Wo geforscht wird, da läuft auch was schief
Sich Misserfolge einzugestehen, fällt jedoch schwer. Auch – oder gerade – für renommierte Wissenschaftler. Was aber passiert mit den Ergebnissen gescheiterter Versuche oder Studien, die scheinbar nutzlos sind? Veröffentlicht werden sie bislang nicht – ein positives Ergebnis ist Voraussetzung für die Veröffentlichung in den einschlägigen Fachzeitschriften.
Das soll sich ändern, meint der Chemie-Doktorand Thomas Jagau von der Universität Mainz im Gespräch mit n-tv.de. Er ist Mitgründer und Redakteur des "Journal of Unsolved Questions", kurz "JUnQ". Die Anlehnung an das englische "Junk" (Müll) ist nicht zufällig. Ihr Motto: "Just dig through the JUnQ to find the hidden treasures." – "Wühle dich durch den Müll und finde die verborgenen Schätze." Denn, so wissen Jagau und seine Mitstreiter: Wo geforscht wird, da geht auch häufiger mal was daneben. Vielleicht sogar häufiger, als man denkt.
Für Ehrlichkeit in der Wissenschaft

JUnQ: Scheinbar wertlose Ergebnisse sollen nicht im Nirvana der Schreibtisch-Schubladen verschwinden.
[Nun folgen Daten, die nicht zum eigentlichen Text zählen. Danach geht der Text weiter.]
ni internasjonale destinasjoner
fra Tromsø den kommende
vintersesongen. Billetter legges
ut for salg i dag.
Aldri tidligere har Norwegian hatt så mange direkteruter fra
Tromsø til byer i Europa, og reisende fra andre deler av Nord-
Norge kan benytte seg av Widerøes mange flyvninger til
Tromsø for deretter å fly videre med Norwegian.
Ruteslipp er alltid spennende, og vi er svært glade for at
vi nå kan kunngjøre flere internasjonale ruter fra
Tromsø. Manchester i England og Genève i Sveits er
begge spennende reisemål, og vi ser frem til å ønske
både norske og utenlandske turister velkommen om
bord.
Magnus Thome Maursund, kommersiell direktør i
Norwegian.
"Es ist bisher schwierig, jemanden davon zu überzeugen, dass es nicht dessen persönliche Ehre verletzt, wenn er einen Versuch durchführt und der gescheitert ist", sagt Jagau. Es sei für jeden schwierig, sich einzugestehen, etwas nicht auf die Reihe bekommen zu haben. "Vor allem vor größerem Publikum". Doch genau diesem Denken möchten die Initiatoren des JUnQ entgegenwirken: Wer dort seine "Nicht-Ergebnisse" publiziert, muss zuallererst sein Ego über Bord werfen, und sich den Misserfolg eingestehen.
"Ehrpusseligkeit ist dem Erkenntnisgewinn in der Wissenschaft nicht unbedingt förderlich", betont der Chemiker. Denn nicht selten führe die Angst davor, einen Fehlschlag zuzugeben, dazu, dass Ergebnisse geschönt werden. "Die Tatsache, dass man die Ergebnisse von gescheiterten Versuchen nicht veröffentlichen kann, verführt sehr dazu, sie aufzuhübschen", meint Jagau. Daten würden gerne überinterpretiert oder Auffälligkeiten im Versuch würden behauptet, die eigentlich gar nicht da sind. Gute Wissenschaftliche Praxis sieht anders aus.
Andere Perspektive, neue Idee
Das Journal of unsolved Questions, dessen erste Ausgabe im Januar 2011 erschienen ist, soll fortan eine Plattform dafür sein, solche Fehlschläge publik zu machen. Jagau betont jedoch noch einen zweiten, vielleicht wichtigeren Grund für die Gründung des Journals: "Häufig ist es schwierig, überhaupt selbst zu entscheiden, ob ein Versuch gescheitert ist oder nicht." Die persönliche Perspektive, die jeder Wissenschaftler bei einem Versuch einnehme, beschränke nicht selten die Sicht auf gewonnene Erkenntnisse. "Jemand aus einem ganz anderen Fachgebiet findet vielleicht Details in den Ergebnissen, die für seine Forschung wertvoll seien können", erklärt der Mainzer.
JUnQ will so etwas wie die öffentliche Recycling-Tonne der Wissenschaft werden; im Juli erscheint die zweite Ausgabe. Scheinbar wertlose Ergebnisse sollen nicht im Nirvana der Schreibtisch-Schubladen verschwinden, sondern für alle zugänglich gemacht werden.
Alexander Fleming hat vor rund 80 Jahren seinen eigenen Müll genau betrachtet und die bahnbrechende Entdeckung, die ihm schließlich Weltruhm verschaffte und etlichen Menschen das Leben rettete, selbst gemacht. Wir dürfen gespannt sein, was dabei herauskommt, wenn Wissenschaftler nun die Gelegenheit haben, im Abfall der anderen zu wühlen.